::: Record excerpts :::

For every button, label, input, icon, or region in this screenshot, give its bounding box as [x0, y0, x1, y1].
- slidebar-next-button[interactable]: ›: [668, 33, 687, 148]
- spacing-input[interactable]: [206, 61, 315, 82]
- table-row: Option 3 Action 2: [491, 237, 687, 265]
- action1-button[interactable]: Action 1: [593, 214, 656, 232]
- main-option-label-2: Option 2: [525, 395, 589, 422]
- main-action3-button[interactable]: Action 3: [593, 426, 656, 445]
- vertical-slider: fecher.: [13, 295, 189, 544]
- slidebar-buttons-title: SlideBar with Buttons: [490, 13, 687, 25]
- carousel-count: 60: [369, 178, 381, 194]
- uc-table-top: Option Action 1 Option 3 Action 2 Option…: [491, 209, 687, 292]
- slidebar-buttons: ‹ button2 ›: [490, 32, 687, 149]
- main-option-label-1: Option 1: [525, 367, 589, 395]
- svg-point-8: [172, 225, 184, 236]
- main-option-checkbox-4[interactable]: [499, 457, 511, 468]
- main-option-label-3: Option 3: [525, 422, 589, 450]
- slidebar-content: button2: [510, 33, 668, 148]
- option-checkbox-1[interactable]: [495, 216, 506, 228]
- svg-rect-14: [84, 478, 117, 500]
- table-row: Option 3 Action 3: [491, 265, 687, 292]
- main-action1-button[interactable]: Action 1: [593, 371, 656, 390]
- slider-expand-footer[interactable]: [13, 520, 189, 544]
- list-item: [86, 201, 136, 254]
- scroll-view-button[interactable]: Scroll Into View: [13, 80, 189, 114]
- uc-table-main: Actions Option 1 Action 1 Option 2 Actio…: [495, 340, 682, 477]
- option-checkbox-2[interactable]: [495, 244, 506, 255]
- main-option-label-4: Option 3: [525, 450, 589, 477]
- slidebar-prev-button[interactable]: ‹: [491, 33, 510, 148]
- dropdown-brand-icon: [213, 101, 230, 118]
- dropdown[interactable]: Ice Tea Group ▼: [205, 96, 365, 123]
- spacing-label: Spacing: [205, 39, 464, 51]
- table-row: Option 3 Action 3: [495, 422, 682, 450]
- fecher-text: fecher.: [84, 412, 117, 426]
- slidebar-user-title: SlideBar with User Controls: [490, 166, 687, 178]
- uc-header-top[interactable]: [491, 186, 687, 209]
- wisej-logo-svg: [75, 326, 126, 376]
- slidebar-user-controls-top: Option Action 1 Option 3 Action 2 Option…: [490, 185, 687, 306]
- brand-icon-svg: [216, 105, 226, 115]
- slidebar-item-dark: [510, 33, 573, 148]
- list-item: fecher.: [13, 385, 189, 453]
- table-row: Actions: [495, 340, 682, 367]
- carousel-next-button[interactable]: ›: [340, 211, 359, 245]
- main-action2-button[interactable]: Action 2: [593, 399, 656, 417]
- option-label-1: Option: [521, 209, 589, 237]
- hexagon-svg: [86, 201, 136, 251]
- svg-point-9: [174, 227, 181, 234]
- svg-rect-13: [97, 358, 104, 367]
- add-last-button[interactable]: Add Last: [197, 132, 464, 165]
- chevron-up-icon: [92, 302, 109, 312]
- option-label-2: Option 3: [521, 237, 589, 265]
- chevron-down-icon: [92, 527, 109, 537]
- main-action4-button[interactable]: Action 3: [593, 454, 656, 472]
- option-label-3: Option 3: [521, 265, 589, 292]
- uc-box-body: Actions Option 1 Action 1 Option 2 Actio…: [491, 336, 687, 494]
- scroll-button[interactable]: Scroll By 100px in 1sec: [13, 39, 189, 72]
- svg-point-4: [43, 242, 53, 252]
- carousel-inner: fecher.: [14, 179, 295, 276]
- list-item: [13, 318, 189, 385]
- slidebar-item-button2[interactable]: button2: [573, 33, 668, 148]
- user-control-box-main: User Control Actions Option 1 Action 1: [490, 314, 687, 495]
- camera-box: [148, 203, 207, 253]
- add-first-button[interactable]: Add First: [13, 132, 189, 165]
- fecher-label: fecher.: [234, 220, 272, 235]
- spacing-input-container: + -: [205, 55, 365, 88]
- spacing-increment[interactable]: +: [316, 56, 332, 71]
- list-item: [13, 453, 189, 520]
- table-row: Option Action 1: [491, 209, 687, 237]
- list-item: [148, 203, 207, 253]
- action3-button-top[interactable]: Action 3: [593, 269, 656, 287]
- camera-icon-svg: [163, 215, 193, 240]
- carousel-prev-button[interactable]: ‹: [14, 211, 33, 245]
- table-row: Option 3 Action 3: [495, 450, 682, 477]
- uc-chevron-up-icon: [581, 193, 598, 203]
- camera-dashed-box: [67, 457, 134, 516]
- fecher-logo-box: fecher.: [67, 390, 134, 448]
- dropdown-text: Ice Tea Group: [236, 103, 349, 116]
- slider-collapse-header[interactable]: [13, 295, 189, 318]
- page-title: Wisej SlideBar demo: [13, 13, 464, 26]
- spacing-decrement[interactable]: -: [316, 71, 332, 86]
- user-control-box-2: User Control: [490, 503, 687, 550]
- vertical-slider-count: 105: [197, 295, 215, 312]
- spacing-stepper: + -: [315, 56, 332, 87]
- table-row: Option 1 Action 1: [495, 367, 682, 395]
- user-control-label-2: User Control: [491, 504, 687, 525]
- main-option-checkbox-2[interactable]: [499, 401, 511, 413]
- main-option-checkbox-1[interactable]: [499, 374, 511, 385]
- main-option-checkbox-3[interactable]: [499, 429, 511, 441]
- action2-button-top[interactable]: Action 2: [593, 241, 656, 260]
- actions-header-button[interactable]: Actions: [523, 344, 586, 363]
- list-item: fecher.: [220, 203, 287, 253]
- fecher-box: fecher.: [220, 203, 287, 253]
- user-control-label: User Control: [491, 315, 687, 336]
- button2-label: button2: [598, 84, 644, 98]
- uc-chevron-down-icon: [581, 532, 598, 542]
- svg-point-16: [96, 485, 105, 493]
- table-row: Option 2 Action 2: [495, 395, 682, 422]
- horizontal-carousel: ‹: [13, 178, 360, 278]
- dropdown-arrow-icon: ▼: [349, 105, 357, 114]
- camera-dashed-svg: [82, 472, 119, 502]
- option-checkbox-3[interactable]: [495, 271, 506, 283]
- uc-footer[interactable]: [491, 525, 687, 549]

:::

Output the records exactly, so that each line matches what was given.

_Task response_:
For every button, label, input, icon, or region in this screenshot, give its bounding box as [x0, y0, x1, y1].
- slidebar-next-button[interactable]: ›: [668, 33, 687, 148]
- spacing-input[interactable]: [206, 61, 315, 82]
- table-row: Option 3 Action 2: [491, 237, 687, 265]
- action1-button[interactable]: Action 1: [593, 214, 656, 232]
- main-option-label-2: Option 2: [525, 395, 589, 422]
- main-action3-button[interactable]: Action 3: [593, 426, 656, 445]
- vertical-slider: fecher.: [13, 295, 189, 544]
- slidebar-buttons-title: SlideBar with Buttons: [490, 13, 687, 25]
- carousel-count: 60: [369, 178, 381, 194]
- uc-table-top: Option Action 1 Option 3 Action 2 Option…: [491, 209, 687, 292]
- slidebar-buttons: ‹ button2 ›: [490, 32, 687, 149]
- main-option-label-1: Option 1: [525, 367, 589, 395]
- svg-point-8: [172, 225, 184, 236]
- main-option-checkbox-4[interactable]: [499, 457, 511, 468]
- main-option-label-3: Option 3: [525, 422, 589, 450]
- slidebar-content: button2: [510, 33, 668, 148]
- option-checkbox-1[interactable]: [495, 216, 506, 228]
- svg-rect-14: [84, 478, 117, 500]
- table-row: Option 3 Action 3: [491, 265, 687, 292]
- main-action1-button[interactable]: Action 1: [593, 371, 656, 390]
- slider-expand-footer[interactable]: [13, 520, 189, 544]
- list-item: [86, 201, 136, 254]
- scroll-view-button[interactable]: Scroll Into View: [13, 80, 189, 114]
- uc-table-main: Actions Option 1 Action 1 Option 2 Actio…: [495, 340, 682, 477]
- option-checkbox-2[interactable]: [495, 244, 506, 255]
- main-option-label-4: Option 3: [525, 450, 589, 477]
- slidebar-prev-button[interactable]: ‹: [491, 33, 510, 148]
- dropdown-brand-icon: [213, 101, 230, 118]
- dropdown[interactable]: Ice Tea Group ▼: [205, 96, 365, 123]
- spacing-label: Spacing: [205, 39, 464, 51]
- table-row: Option 3 Action 3: [495, 422, 682, 450]
- fecher-text: fecher.: [84, 412, 117, 426]
- slidebar-user-title: SlideBar with User Controls: [490, 166, 687, 178]
- uc-header-top[interactable]: [491, 186, 687, 209]
- wisej-logo-svg: [75, 326, 126, 376]
- slidebar-user-controls-top: Option Action 1 Option 3 Action 2 Option…: [490, 185, 687, 306]
- brand-icon-svg: [216, 105, 226, 115]
- slidebar-item-dark: [510, 33, 573, 148]
- list-item: fecher.: [13, 385, 189, 453]
- table-row: Actions: [495, 340, 682, 367]
- carousel-next-button[interactable]: ›: [340, 211, 359, 245]
- main-action2-button[interactable]: Action 2: [593, 399, 656, 417]
- option-label-1: Option: [521, 209, 589, 237]
- hexagon-svg: [86, 201, 136, 251]
- svg-point-9: [174, 227, 181, 234]
- svg-rect-13: [97, 358, 104, 367]
- add-last-button[interactable]: Add Last: [197, 132, 464, 165]
- chevron-up-icon: [92, 302, 109, 312]
- option-label-2: Option 3: [521, 237, 589, 265]
- chevron-down-icon: [92, 527, 109, 537]
- main-action4-button[interactable]: Action 3: [593, 454, 656, 472]
- option-label-3: Option 3: [521, 265, 589, 292]
- uc-box-body: Actions Option 1 Action 1 Option 2 Actio…: [491, 336, 687, 494]
- scroll-button[interactable]: Scroll By 100px in 1sec: [13, 39, 189, 72]
- svg-point-4: [43, 242, 53, 252]
- carousel-inner: fecher.: [14, 179, 295, 276]
- list-item: [13, 318, 189, 385]
- slidebar-item-button2[interactable]: button2: [573, 33, 668, 148]
- user-control-box-main: User Control Actions Option 1 Action 1: [490, 314, 687, 495]
- camera-box: [148, 203, 207, 253]
- add-first-button[interactable]: Add First: [13, 132, 189, 165]
- fecher-label: fecher.: [234, 220, 272, 235]
- spacing-input-container: + -: [205, 55, 365, 88]
- spacing-increment[interactable]: +: [316, 56, 332, 71]
- list-item: [13, 453, 189, 520]
- table-row: Option Action 1: [491, 209, 687, 237]
- list-item: [148, 203, 207, 253]
- action3-button-top[interactable]: Action 3: [593, 269, 656, 287]
- camera-icon-svg: [163, 215, 193, 240]
- carousel-prev-button[interactable]: ‹: [14, 211, 33, 245]
- table-row: Option 3 Action 3: [495, 450, 682, 477]
- uc-chevron-up-icon: [581, 193, 598, 203]
- camera-dashed-box: [67, 457, 134, 516]
- fecher-logo-box: fecher.: [67, 390, 134, 448]
- dropdown-text: Ice Tea Group: [236, 103, 349, 116]
- slider-collapse-header[interactable]: [13, 295, 189, 318]
- page-title: Wisej SlideBar demo: [13, 13, 464, 26]
- spacing-decrement[interactable]: -: [316, 71, 332, 86]
- user-control-box-2: User Control: [490, 503, 687, 550]
- vertical-slider-count: 105: [197, 295, 215, 312]
- spacing-stepper: + -: [315, 56, 332, 87]
- table-row: Option 1 Action 1: [495, 367, 682, 395]
- user-control-label-2: User Control: [491, 504, 687, 525]
- main-option-checkbox-2[interactable]: [499, 401, 511, 413]
- main-option-checkbox-1[interactable]: [499, 374, 511, 385]
- main-option-checkbox-3[interactable]: [499, 429, 511, 441]
- action2-button-top[interactable]: Action 2: [593, 241, 656, 260]
- actions-header-button[interactable]: Actions: [523, 344, 586, 363]
- list-item: fecher.: [220, 203, 287, 253]
- fecher-box: fecher.: [220, 203, 287, 253]
- user-control-label: User Control: [491, 315, 687, 336]
- button2-label: button2: [598, 84, 644, 98]
- uc-chevron-down-icon: [581, 532, 598, 542]
- svg-point-16: [96, 485, 105, 493]
- table-row: Option 2 Action 2: [495, 395, 682, 422]
- horizontal-carousel: ‹: [13, 178, 360, 278]
- dropdown-arrow-icon: ▼: [349, 105, 357, 114]
- camera-dashed-svg: [82, 472, 119, 502]
- option-checkbox-3[interactable]: [495, 271, 506, 283]
- uc-footer[interactable]: [491, 525, 687, 549]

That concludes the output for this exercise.